Because of the events of two weeks ago I had considered moving this sermon up in response, but the simple fact is while the tragedy in Boston might have been big, it is unfortunately all too common of an occurrence.  We don’t have to watch the news for very long to find the story of someone killing someone else, or committing some other act of violence, because they were upset with the other person, thought they had been slighted, or the other person had something that they believed belonged to them, or that the other person represented something they despised and so it is with Cain and Abel.

There is conflict set to bloom right from the start of today’s passage.  There is quite a bit of information given about Cain’s birth, especially when we compare it to the birth of Abel, about whom all we are told is that he was born, and thus their struggling may have begun when they were infants.  Cain grows up to become a farmer, or agriculturalist, and Abel becomes a shepherd, or herdsmen, and thus begins the age old conflict that marks this as an archetypal story that continues to be played out.  This is the musical Oklahoma writ large, except without the singing cowboys, and no surries with the fringe on top.  And what begins the conflict initially seems fairly innocuous, as Cain decides to make an offering to God, although he has not been told to do such a thing.  Because Cain is a farmer, he brings God an offering of the fruits of the field.  I think it’s pretty amazing, that Cain, without being told to, would be willing to give up some of the harvest to thank God for the creation and for God’s faithfulness.  Presumably seeing his brother giving this offering, Abel then proceeds to give his own offering, but being a shepherd, be brings an animal.

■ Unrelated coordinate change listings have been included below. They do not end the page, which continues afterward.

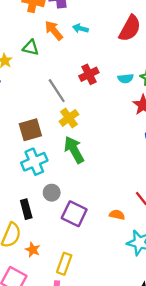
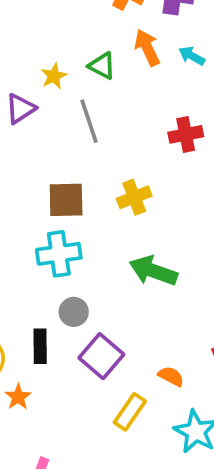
gray line: (57, 91) -> (89, 121), moved
green arrow: (74, 150) -> (153, 271), moved, turned -56
black rectangle: (26, 209) -> (40, 346), moved
yellow rectangle: (64, 264) -> (130, 412), moved

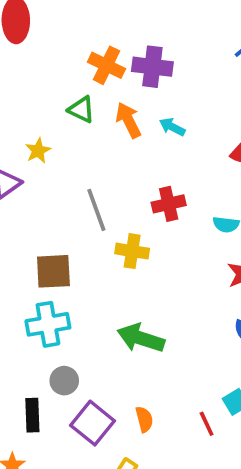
green triangle: (102, 66) -> (81, 110), moved
gray line: (89, 121) -> (96, 210), moved
yellow cross: (134, 197) -> (132, 251), moved, turned 32
orange semicircle: (171, 376) -> (144, 419), moved, turned 50

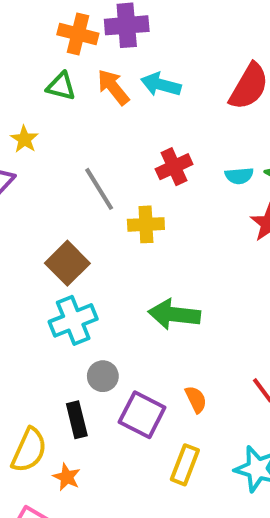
cyan arrow: (172, 127) -> (161, 85), size x1.4
brown square: (53, 271) -> (67, 263), turned -30

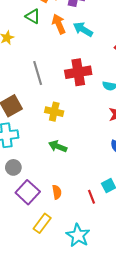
red cross: (174, 167) -> (78, 72), size x1.4
yellow cross: (146, 224) -> (54, 112), moved
green arrow: (174, 314) -> (58, 146), size x0.7

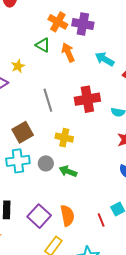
cyan arrow: (83, 29) -> (105, 59), moved
gray circle: (13, 167) -> (46, 163), moved
orange semicircle: (57, 192) -> (67, 216), size x1.5

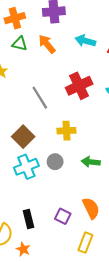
orange cross: (58, 22) -> (15, 18), moved, turned -30
green arrow: (68, 171) -> (91, 162), moved
purple square: (39, 216) -> (63, 216), size x0.7

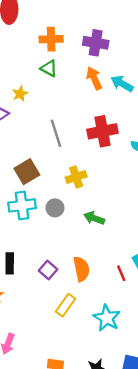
orange arrow: (47, 44) -> (94, 78), moved
yellow cross: (66, 131) -> (76, 177), turned -30

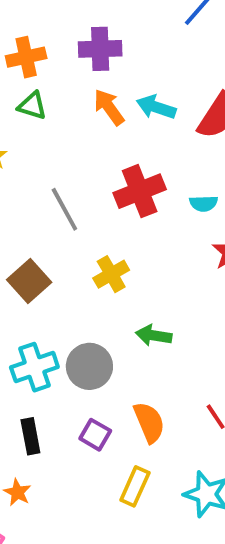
cyan cross: (22, 205) -> (34, 367), moved
gray circle: (55, 208) -> (89, 366), moved, size x1.5

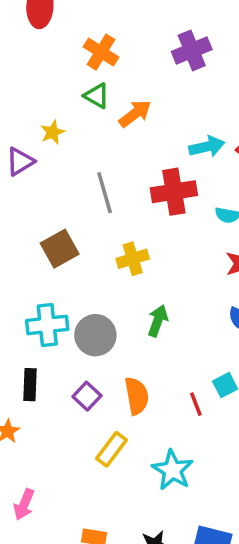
purple cross: (100, 49) -> (192, 50), moved, turned -33
orange cross: (26, 57) -> (101, 52), turned 32
orange arrow: (109, 107) -> (135, 114), moved, turned 76
cyan arrow: (156, 107) -> (207, 147), moved, turned 136
green arrow: (154, 335) -> (158, 321), turned 88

God sees the offerings that are made, and he accepts the offering of Abel, and then we are told “but for Cain and his offering he had no regard.”  There is not an obvious reason why Abel’s offering is accepted and why Cain’s is not, but, of course, there is a lot of speculation.  Some say that Abel’s offering is accepted because it is a blood sacrifice, which were important in ancient religions, not just for Judaism.  From a Christian perspective this has a lot to offer for it for some  because of how some people view the cross, and Christ sort of being the ultimate blood sacrifice, although I do have to make not that this is not the orthodox position of the view of the cross, as the church does not have an orthodox position for this.  In addition, although it’s sometimes troublesome to look forward to scripture and apply it backwards, which we are going to do a lot of today, when the Israelites are given rules about how and what to offer to God, there are rules set up for making agricultural offerings, so it doesn’t seem to be that God rejects one and accepts the other simply because Cain offers fruit and Abel offers animal fat.